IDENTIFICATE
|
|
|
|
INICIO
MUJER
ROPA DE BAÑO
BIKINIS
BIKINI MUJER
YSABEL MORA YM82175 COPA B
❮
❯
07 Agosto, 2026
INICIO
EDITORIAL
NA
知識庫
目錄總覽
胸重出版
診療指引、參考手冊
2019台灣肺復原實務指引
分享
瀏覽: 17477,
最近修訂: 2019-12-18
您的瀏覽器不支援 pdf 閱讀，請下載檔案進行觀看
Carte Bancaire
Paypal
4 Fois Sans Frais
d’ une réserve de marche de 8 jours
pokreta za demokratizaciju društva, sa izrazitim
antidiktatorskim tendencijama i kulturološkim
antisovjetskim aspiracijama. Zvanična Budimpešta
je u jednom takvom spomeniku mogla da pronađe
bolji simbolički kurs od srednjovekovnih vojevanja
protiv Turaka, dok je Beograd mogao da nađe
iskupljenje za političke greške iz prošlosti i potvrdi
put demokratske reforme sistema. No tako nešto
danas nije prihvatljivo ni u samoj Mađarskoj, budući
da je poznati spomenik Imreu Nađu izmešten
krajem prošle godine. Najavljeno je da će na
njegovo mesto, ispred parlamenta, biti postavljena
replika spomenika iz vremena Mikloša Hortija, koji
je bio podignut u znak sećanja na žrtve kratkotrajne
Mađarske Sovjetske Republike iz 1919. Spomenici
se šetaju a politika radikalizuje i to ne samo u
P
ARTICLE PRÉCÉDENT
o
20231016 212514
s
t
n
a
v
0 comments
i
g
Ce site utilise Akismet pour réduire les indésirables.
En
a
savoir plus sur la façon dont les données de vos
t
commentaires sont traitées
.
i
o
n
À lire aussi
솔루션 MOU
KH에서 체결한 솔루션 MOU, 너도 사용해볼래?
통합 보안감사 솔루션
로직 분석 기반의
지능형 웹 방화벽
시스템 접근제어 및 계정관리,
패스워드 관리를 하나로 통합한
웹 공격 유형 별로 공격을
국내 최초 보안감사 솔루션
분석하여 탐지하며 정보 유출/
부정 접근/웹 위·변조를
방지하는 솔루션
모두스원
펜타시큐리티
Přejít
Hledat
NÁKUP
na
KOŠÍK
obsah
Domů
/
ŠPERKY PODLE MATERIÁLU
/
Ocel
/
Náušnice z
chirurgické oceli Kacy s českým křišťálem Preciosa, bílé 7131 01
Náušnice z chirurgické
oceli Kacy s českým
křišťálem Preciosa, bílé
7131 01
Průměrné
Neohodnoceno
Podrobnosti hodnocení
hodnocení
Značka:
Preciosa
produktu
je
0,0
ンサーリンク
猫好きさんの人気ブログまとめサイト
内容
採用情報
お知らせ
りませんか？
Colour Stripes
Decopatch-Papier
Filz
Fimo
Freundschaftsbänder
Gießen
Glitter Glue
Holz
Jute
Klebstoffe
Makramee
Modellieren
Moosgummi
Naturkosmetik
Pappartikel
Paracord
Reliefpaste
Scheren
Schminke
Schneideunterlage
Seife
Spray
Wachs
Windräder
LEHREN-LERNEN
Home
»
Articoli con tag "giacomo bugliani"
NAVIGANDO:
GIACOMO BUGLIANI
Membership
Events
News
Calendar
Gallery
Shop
::::::::::
**Task statement:** Using the material above, state how many lines include the string "Preciosa". Answer with a single number.

**Response to this task:** 3